The present invention relates to a magnetoresistive element whose electrical resistance changes due to an external magnetic field and also to a magnetic device using the same, for example, a magnetic sensor used for detection of magnetic signals and a memory device used for storage of magnetic signals.
With respect to magnetoresistive elements, an element using an anisotropic magnetoresistive (AMR) effect as well as a giant magnetoresistive (GMR) element using a change in resistance that depends on the relative angle of magnetization between magnetic layers laminated alternately via nonmagnetic layers are already in practical use. Furthermore, research has been conducted with regard to a tunnel magnetoresistive (TMR) element using the dependence of tunneling current between magnetic layers on the relative angle of magnetization. This element has a three-layer structure in which an extremely thin insulating barrier layer is interposed between two magnetic layers.
A rate of change in magnetoresistance of a TMR element depends on the spin polarizability of a magnetic material. Therefore, as spin polarizability of a magnetic substance increases, a larger rate of change can be obtained. Metal magnetic substances such as iron or cobalt have spin polarizability of about 50% at most, and this polarizability imposes a limitation with respect to the rate of change in the magnetoresistance of the element. Thus, as materials having greater spin polarizability, oxide magnetic materials containing transition metals are expected to be used. For example, perovskite structure materials such as LaMnO3, particularly materials having a double perovskite structure, exhibit high spin polarizability even at room temperature. JP2000-174359A discloses a magnetoresistive element containing an oxide with a double perovskite structure.
However, there is a problem with using a perovskite structure material for operation at a high temperature, since the magnetic transition temperature is low. A double perovskite structure material does have a higher magnetic transition temperature, but it is still about 200xc2x0 C., so that consideration must be given to a rise of temperature of the element at the time of operation. On the other hand, an oxide having a spinel crystal structure has a magnetic transition temperature of 400xc2x0 C. or higher. As a TMR element using a spinel-type magnetic substance, a three-layer laminated tunnel junction element has been reported in which a magnetite (Fe3O4) thin film magnetic layer is used (X. W. Li et al., Applied Physics Letters, Vol. 73, No. 22, P. 3282-3284, published in 1998). However, a rate of change in magnetoresistance that can be obtained from a TMR element using a spinel-type magnetic substance conventionally stays within several percent, which is smaller than expected from the spin polarizability. The reason therefor is not known in detail, but it is considered that various properties centering the electronic state of a spinel-type magnetic layer are not sufficient, so that the spin hops at random, thereby reducing the apparent spin polarizability.

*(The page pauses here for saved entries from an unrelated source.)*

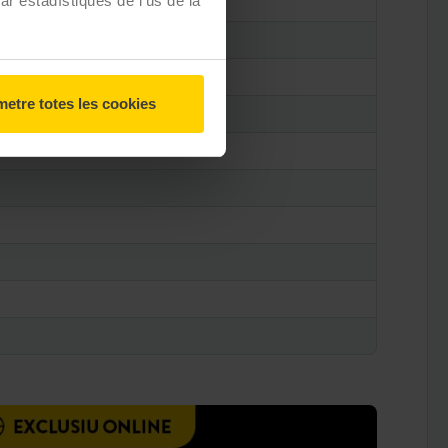
zar estadístiques de l'ús de la
etre totes les cookies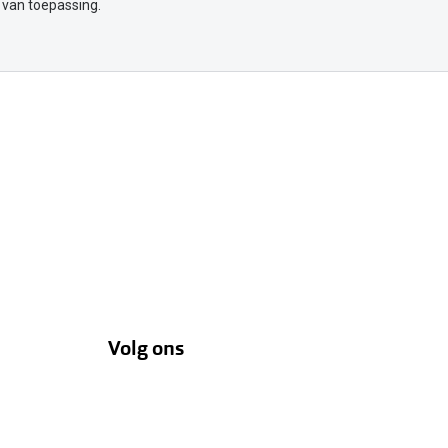
 van toepassing.
Volg ons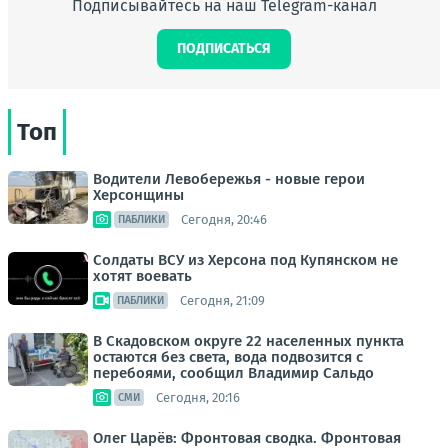
Подписывайтесь на наш Telegram-канал
ПОДПИСАТЬСЯ
Топ
Водители Левобережья - новые герои
Херсонщины
Сегодня, 20:46
ПАБЛИКИ
Солдаты ВСУ из Херсона под Купянском не
хотят воевать
Сегодня, 21:09
ПАБЛИКИ
В Скадовском округе 22 населенных пункта
остаются без света, вода подвозится с
перебоями, сообщил Владимир Сальдо
Сегодня, 20:16
СМИ
Олег Царёв: Фронтовая сводка. Фронтовая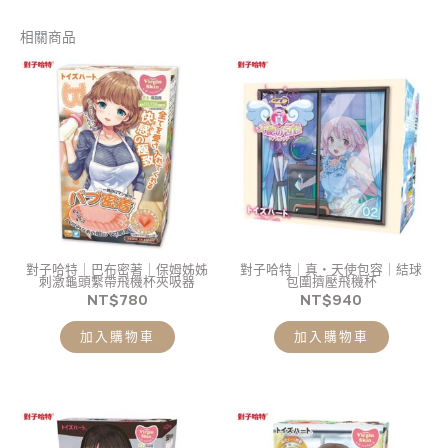
相關商品
對子哈特｜巴布密著｜保姆姊姊
對子哈特｜真・天使包容｜結球
刺激龜頭繫帶飛機杯夾吸器
包圍擠壓飛機杯
NT$
780
NT$
940
加入購物車
加入購物車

A spinel-type magnetic substance has a complicated crystal structure compared to ordinary metals or alloyed magnetic materials. Therefore, it is not easy to obtain a good-quality spinel-type magnetic layer by controlling the crystallographic, electrical and magnetic properties appropriately. In order to form a good-quality spinel-type magnetic layer, a high-precision facility and highly advanced technology are required. Furthermore, the production is complicated, and the reproducibility also is difficult. Under such circumstances, a sufficient change in magnetoresistance was not yet obtained from an element using a spinel-type magnetic substance.
Therefore, it is an object of the present invention to improve a magnetoresistive element using a spinel-type magnetic substance.
It has been found that a larger magnetoresistive effect can be obtained by interposing a titanium nitride (TiN) layer between a substrate and a spinel-type magnetic substance. In other words, a magnetoresistive element of the present invention has a substrate and a multilayer film formed on the substrate, and this multilayer film includes a first magnetic layer, a nonmagnetic layer formed on the first magnetic layer and a second magnetic layer formed on this nonmagnetic layer, the layers being laminated from a side of the substrate in this order. An electric current is supplied in a direction perpendicular to a film surface of the multilayer film, and a change in electrical resistance is detected by the electric current based on a change in a relative angle between a magnetization direction of the first magnetic layer and a magnetization direction of the second magnetic layer. The first magnetic layer has a spinel crystal structure, and the multilayer film further includes a titanium nitride layer interposed between the substrate and the first magnetic layer.
According to the present invention, it is comparatively easy to obtain an excellent junction even by using a magnetic substance having a spinel crystal structure. This excellent junction results from the interposed titanium nitride layer itself, so that there is also an advantage of not necessarily using particularly high-precision equipment for production of the element.
By using the element of the present invention, the properties of various magnetic devices such as a magnetic sensor or a magnetic memory device can be improved. One example of the magnetic sensor is a magnetoresistive effect type head.